::: Provided entries
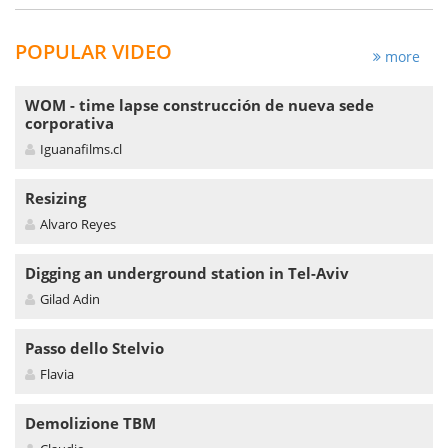
POPULAR VIDEO
more
WOM - time lapse construcción de nueva sede
corporativa
Iguanafilms.cl
Resizing
Alvaro Reyes
Digging an underground station in Tel-Aviv
Gilad Adin
Passo dello Stelvio
Flavia
Demolizione TBM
::::::
• Directions for this task: Your response must restate every record above exactly, with each picture omitted.

• Written response:
POPULAR VIDEO
more
WOM - time lapse construcción de nueva sede
corporativa
Iguanafilms.cl
Resizing
Alvaro Reyes
Digging an underground station in Tel-Aviv
Gilad Adin
Passo dello Stelvio
Flavia
Demolizione TBM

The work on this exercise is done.